బయోకెమిస్ట్రీ అండ్ బయోటెక్నాలజీ జర్నల్

నైరూప్య

A machine learning explanation of incidence inequalities of SARS-CoV-2 across 88 days in 157 countries.

Eric Luellen

Because the SARS-CoV-2 (COVID-19) pandemic viral outbreaks will likely continue until effective
vaccines are widely administered, new capabilities to accurately predict incidence rates by location
and time to know in advance the disease burden and specific needs for any given population are
valuable to minimize morbidity and mortality. In this study, a random forest of 9,250 regression trees
was applied to 6,941 observations of 13 statistically significant independent predictor variables
targeting SARS-CoV-2 incidence rates per 100,000 across 88 days in 157 countries.
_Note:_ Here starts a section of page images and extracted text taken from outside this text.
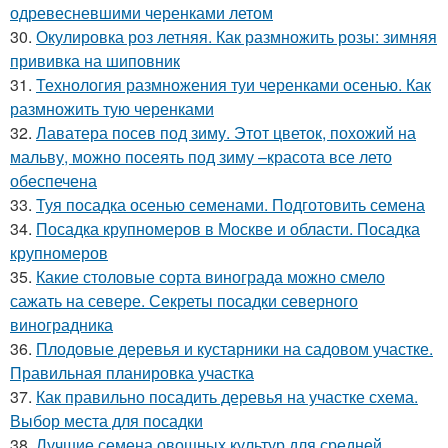
одревесневшими черенками летом
30.
Окулировка роз летняя. Как размножить розы: зимняя
прививка на шиповник
31.
Технология размножения туи черенками осенью. Как
размножить тую черенками
32.
Лаватера посев под зиму. Этот цветок, похожий на
мальву, можно посеять под зиму –красота все лето
обеспечена
33.
Туя посадка осенью семенами. Подготовить семена
34.
Посадка крупномеров в Москве и области. Посадка
крупномеров
35.
Какие столовые сорта винограда можно смело
сажать на севере. Секреты посадки северного
виноградника
36.
Плодовые деревья и кустарники на садовом участке.
Правильная планировка участка
37.
Как правильно посадить деревья на участке схема.
Выбор места для посадки
38.
Лучшие семена овощных культур для средней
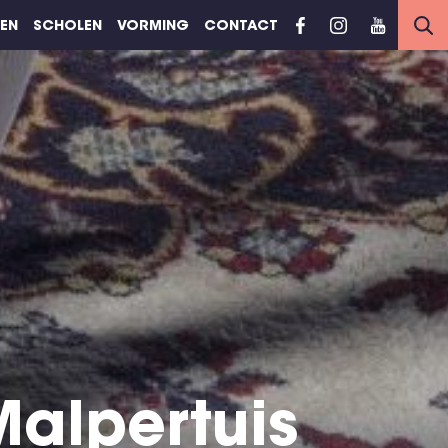
REN
SCHOLEN
VORMING
CONTACT
Malpertuis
One key finding is
an algorithm that can predict the incidence rate per day of a SARS-CoV-2 epidemic cycle with a
pseudo-R2 accuracy of 98.5% and explains 97.4% of the variances. Another key finding is the relative
importance of 13 demographic, economic, environmental, and public health modulators to the SARSCoV-
2 incidence rate. Four factors proposed in earlier research as potential modulators have no
statistically significant relationship with incidence rates. These findings give leaders new capabilities
for improved capacity planning and targeting stay-at-home interventions and prioritizing
programming by knowing the atypical social determinants that are the root causes of SARS-CoV-2
incidence variance. This work also proves that machine learning can accurately and quickly explain
disease dynamics for zoonoses with pandemic potential.